SECTION 6.1   REGULATION.

The board of directors may make such rules and regulations as it may deem 
appropriate concerning the issuance, transfer and registration of certificates 
for shares of the corporation, including the appointment of transfer agents 
and registrars.
SECTION 6.2   CERTIFICATES FOR SHARES.

Certificates representing shares of the corporation shall be respectively 
numbered serially for each class of shares, or series thereof, as they are 
issued, shall be impressed the corporate seal or a facsimile thereof, and shall 
be signed by the chairman of vice-chairman of the board of directors or by 
the president or a vice president and by the treasurer or an assistant treasurer
or by the secretary or an assistant secretary; provided that such signatures 
may be facsimile if the certificate is counter-signed by a transfer agent, or 
registered by a registrar other than the corporation itself or its employee.  
Each certificate shall state the name of the corporation, the fact that the 
corporation is organized or incorporated under the laws of the state of 
Nevada, the name of the person to whom issued, the date of issue, the class 
(or series of any class), the number of shares represented thereby and the 
par value of the shares represented thereby or a statement that such shares 
are without par value.  A statement of the designations, preferences, 
qualifications, limitations, restrictions and special or relative rights of the 
shares of each class shall be set forth in full or summarized on the face or 
back of the certificates which the corporation shall issue, or in lieu thereof, 
the certificate may set forth that such a statement or summary will be 
furnished to any shareholder upon request without charge.  Each certificate 
shall be otherwise in such form as may be prescribed by the board of 
directors and as shall conform to the rules of any stock exchange on which 
the shares may be listed.

The corporation shall not issue certificates representing fractional shares and 
shall not be obligated to make any transfers creating a fractional interest in a
share of stock.  The corporation may, but shall not be obligated to, issue 
scrip in lieu of any fractional shares, such scrip to have terms and 
conditions specified by the board of directors.

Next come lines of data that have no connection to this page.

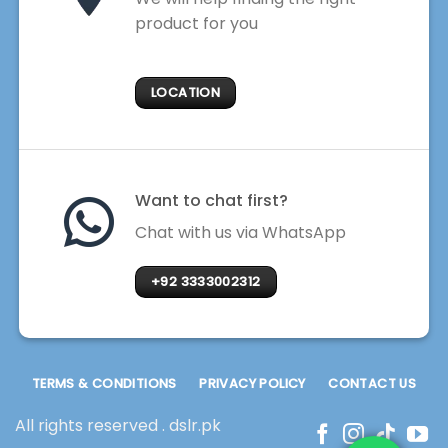
product for you
LOCATION
Want to chat first?
Chat with us via WhatsApp
+92 3333002312
TERMS & CONDITIONS
PRIVACY POLICY
CONTACT US
All rights reserved . dslr.pk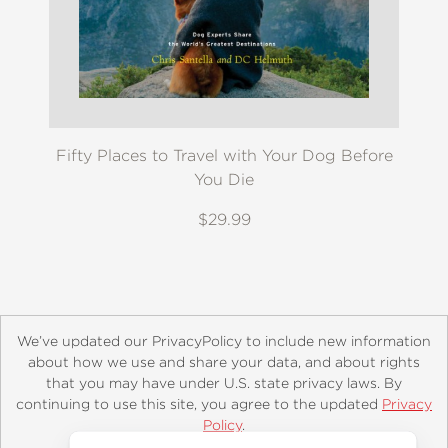
Fifty Places to Travel with Your Dog Before
You Die
$29.99
We’ve updated our PrivacyPolicy to include new information
about how we use and share your data, and about rights
that you may have under U.S. state privacy laws. By
continuing to use this site, you agree to the updated
Privacy
About
Contact
Careers
Catalogs
Customer FAQ
Policy
.
Subscribe
Retailer Information
Subsidiary Rights
Accept?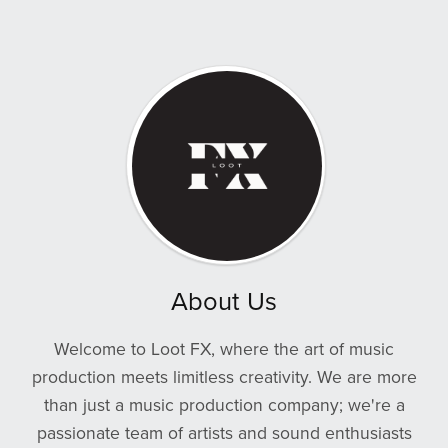
About Us
Welcome to Loot FX, where the art of music
production meets limitless creativity. We are more
than just a music production company; we're a
passionate team of artists and sound enthusiasts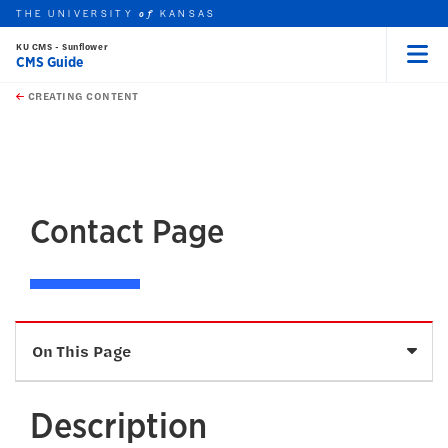
THE UNIVERSITY
KANSAS
of
KU CMS - Sunflower
CMS Guide
Menu
rch this unit
Skip to main content
t search
CREATING CONTENT
earch
earch
Contact Page
Sele
On This Page
Description
Description
How To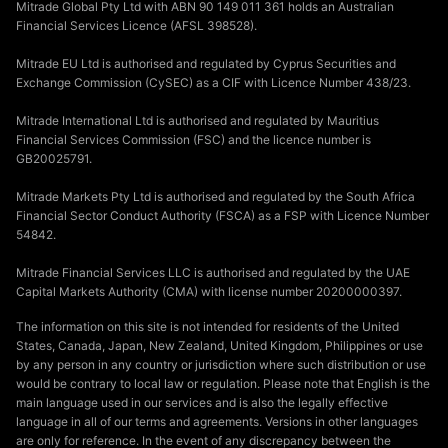
Mitrade Global Pty Ltd with ABN 90 149 011 361 holds an Australian
Financial Services Licence (AFSL 398528).
Mitrade EU Ltd is authorised and regulated by Cyprus Securities and
Exchange Commission (CySEC) as a CIF with Licence Number 438/23.
Mitrade International Ltd is authorised and regulated by Mauritius
Financial Services Commission (FSC) and the licence number is
GB20025791.
Mitrade Markets Pty Ltd is authorised and regulated by the South Africa
Financial Sector Conduct Authority (FSCA) as a FSP with Licence Number
54842.
Mitrade Financial Services LLC is authorised and regulated by the UAE
Capital Markets Authority (CMA) with license number 20200000397.
The information on this site is not intended for residents of the United
States, Canada, Japan, New Zealand, United Kingdom, Philippines or use
by any person in any country or jurisdiction where such distribution or use
would be contrary to local law or regulation. Please note that English is the
main language used in our services and is also the legally effective
language in all of our terms and agreements. Versions in other languages
are only for reference. In the event of any discrepancy between the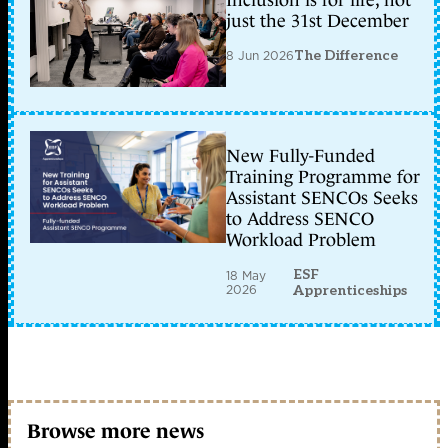
Inclusion is for life, not
just the 31st December
8 Jun 2026
The Difference
New Fully-Funded
Training Programme for
Assistant SENCOs Seeks
to Address SENCO
Workload Problem
ESF
18 May
2026
Apprenticeships
Browse more news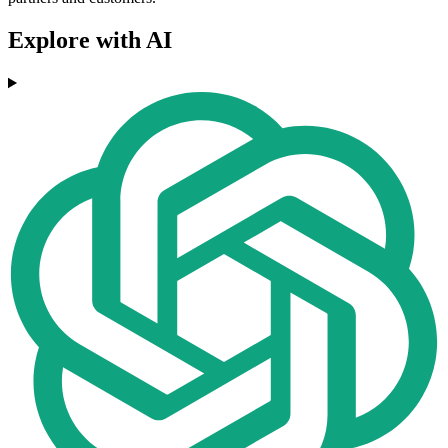
Explore with AI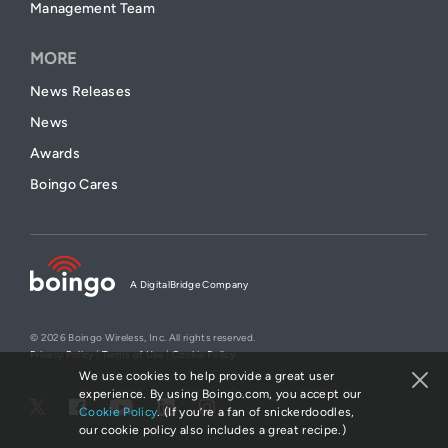
Management Team
MORE
News Releases
News
Awards
Boingo Cares
A DigitalBridge Company
© 2026 Boingo Wireless, Inc. All rights reserved.
Privacy Policy
|
Terms of Use
|
Cookie Policy
We use cookies to help provide a great user
experience. By using Boingo.com, you accept our
Cookie Policy
. (If you’re a fan of snickerdoodles,
our cookie policy also includes a great recipe.)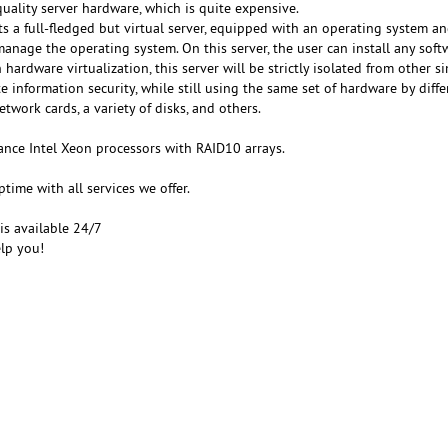
uality server hardware, which is quite expensive.
s a full-fledged but virtual server, equipped with an operating system an
manage the operating system. On this server, the user can install any sof
hardware virtualization, this server will be strictly isolated from other si
e information security, while still using the same set of hardware by diffe
etwork cards, a variety of disks, and others.
nce Intel Xeon processors with RAID10 arrays.
ime with all services we offer.
is available 24/7
lp you!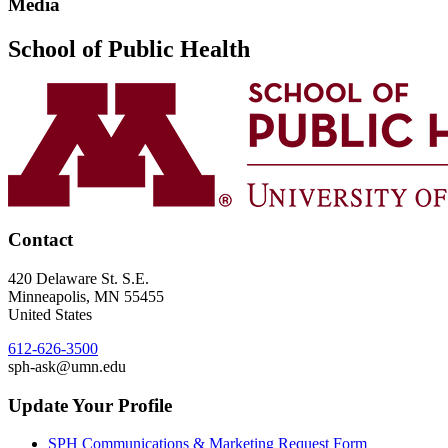
Media
School of Public Health
Contact
420 Delaware St. S.E.
Minneapolis
,
MN
55455
United States
612-626-3500
sph-ask@umn.edu
Update Your Profile
SPH Communications & Marketing Request Form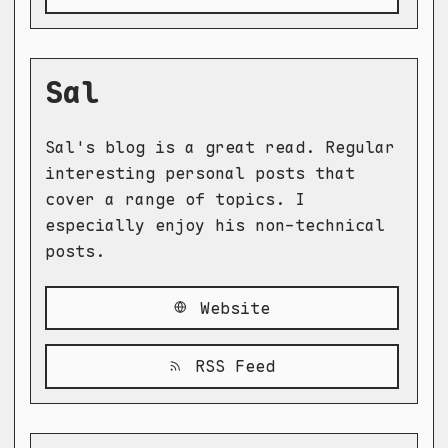
Sal
Sal's blog is a great read. Regular
interesting personal posts that
cover a range of topics. I
especially enjoy his non-technical
posts.
Website
RSS Feed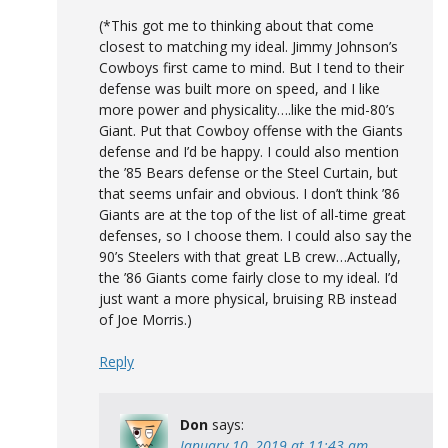
(*This got me to thinking about that come
closest to matching my ideal. Jimmy Johnson’s
Cowboys first came to mind. But I tend to their
defense was built more on speed, and I like
more power and physicality….like the mid-80’s
Giant. Put that Cowboy offense with the Giants
defense and I’d be happy. I could also mention
the ’85 Bears defense or the Steel Curtain, but
that seems unfair and obvious. I don’t think ’86
Giants are at the top of the list of all-time great
defenses, so I choose them. I could also say the
90’s Steelers with that great LB crew…Actually,
the ’86 Giants come fairly close to my ideal. I’d
just want a more physical, bruising RB instead
of Joe Morris.)
Reply
Don
says:
January 10, 2019 at 11:43 am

SECTION 6.3   CANCELLATION OF CERTIFICATES.

All certificates surrendered to the corporation for transfer shall be canceled 
and no new certificates shall be issued in lieu thereof until the former 
certificate for a like number of shares shall have been surrendered and 
canceled, except as herein provided with respect to lost, stolen or destroyed 
certificates.

SECTION 6.4   LOST, STOLEN OR DESTROYED CERTIFICATES.

Any shareholder claiming that his or her certificate for shares is lost, stolen 
or destroyed may make an affidavit or affirmation of that fact and lodge the 
same with the secretary of the corporation, accompanied by a signed 
application for a new certificate.  Thereupon, and upon the giving of a 
satisfactory bond of indemnity to the corporation not exceeding an amount 
double the value of the shares as represented by such certificate (the 
necessity for such bond and the amount required to be determined by the 
president and treasurer of the corporation), a new certificate may be issued 
of the same tenor and representing the same number, class and series of 
shares as were represented by the certificate alleged to be lost, stolen or 
destroyed.

SECTION 6.5   TRANSFER OF SHARES.

Subject to the terms of any shareholder agreement relating to the transfer of 
shares or other transfer restrictions contained in the Articles of Incorporation
or authorized therein, shares of the corporation shall be transferable on the 
books of the corporation by the holder thereof in person or by his or her 
duly authorized attorney, upon the surrender and cancellation of a certificate 
or certificates for a like number of shares.  Upon presentation and surrender 
of a certificate for shares properly endorsed and payment of all taxes 
therefor, the transferee shall be entitled to a new certificate or certificates
in lieu thereof.  As against the corporation, a transfer of shares can be made 
only on the books of the corporation and in the manner hereinabove 
provided, and the corporation shall be entitled to treat the holder of record of
any share as the owner thereof and shall not be bound to recognize any 
equitable or other claim to or interest in such share on the part of any other 
person, whether or not it shall have express or other notice thereof, save as 
expressly provided by the statutes of the state of Nevada.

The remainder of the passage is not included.